While you have questions, I'm certain you can answer them once you answer these questions first...
1) How long do you want the UPS to power your hardware?
2) Are your devices going to be setup to power off upon power failure or wait until Low Battery?
3) You need to measure the current draw from your FreeNAS, you can speculate with 5 watts per hard drive and I'd add 300 watts to be conservative for the rest of the stuff.
All questions above relate to the capacity of the devices you plan to power. Add it up and then you have how many watts per hour. Lets say you have 380 watts (again I'm being generous I hope) and you know all UPS units are sold by Volt Amps (VA). Well take a look at
the APC UPS website and fill in the blocks to come up with a good estimate. Lets take a look.
1) Under Total Load enter 380 Watts.
2) Under Extra Power for Future Expansion select 50% (this does not get you more runtime, it is a factor of if the UPS could create this many watts without tripping from an overcurrent condition.
3) Select your runtime and I entered 1 hour.
4) Select Submit.
You will notice that the smallest unit is a 750VA while the 1000VA unit is preferred. Notice the extra capacity and the quite long runtimes of each unit.
Now let me throw you for a loop, I have a CyberPower 1500VA UP on my main computer and it's pulling a 261 Watt load, my UPS is fully charged yet it tells me I only have 21 minutes of capacity remaining. Does this sound correct? Not really but I'm sure if I exercised my UPS and let the battery drain for about 15 minutes, the UPS circuitry would re-calibrate the readings.

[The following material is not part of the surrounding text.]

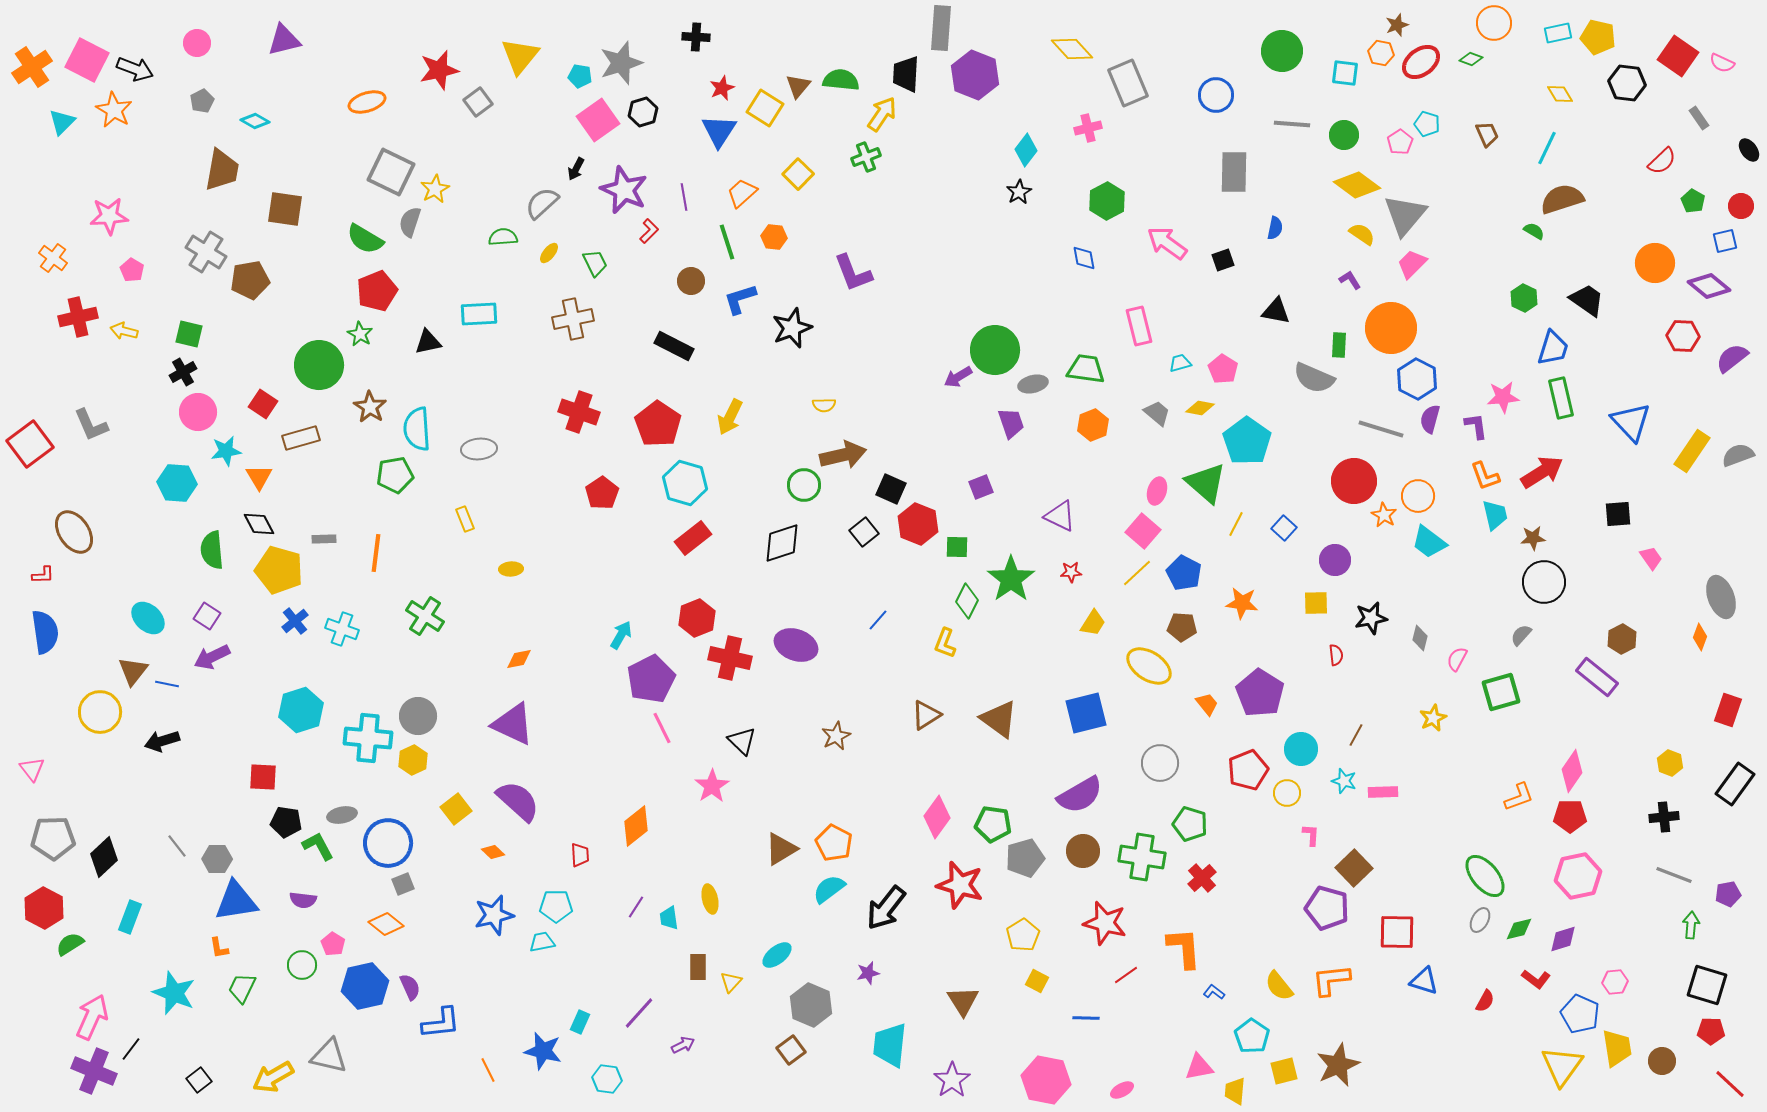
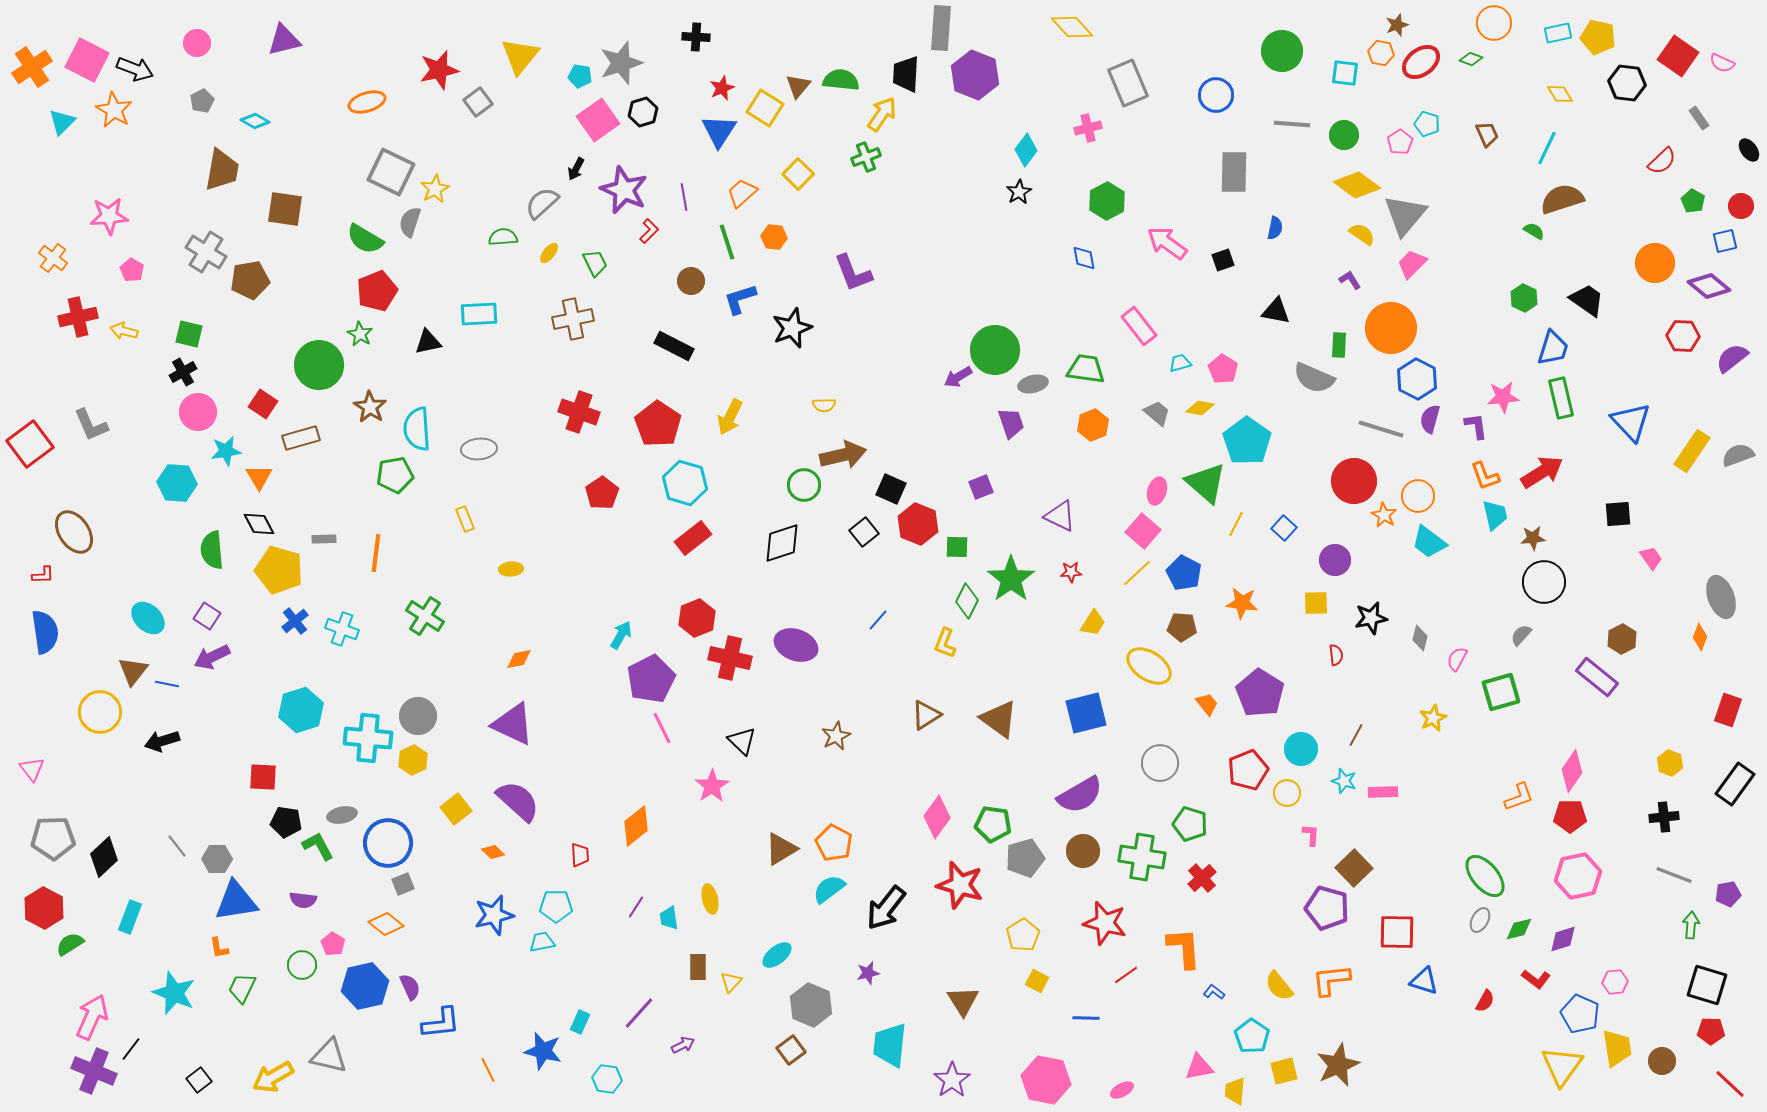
yellow diamond at (1072, 49): moved 22 px up
pink rectangle at (1139, 326): rotated 24 degrees counterclockwise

I have an APC 1500VA UPS in my basement running two computers, a modem, router, and Wifi AP. This will run for at a minimum of 1 hour, I've tested it and it can last. My personal belief is that APC biulds a better UPS and uses better batteries.
One other thing, maybe you want a pure sinewave, well that typically costs more and I don't think it's needed for a simple home server. If I had something that really required a pure sinewave then I'd of course buy a product that supports it however I'm not running an AC motor (inductive loads) so I don't worry about it for a typical computer.
I hope my ramblings will help you out.
EDIT: I just ran a selftest on my CyberPower UPS and the running time jumped up to 63 minutes.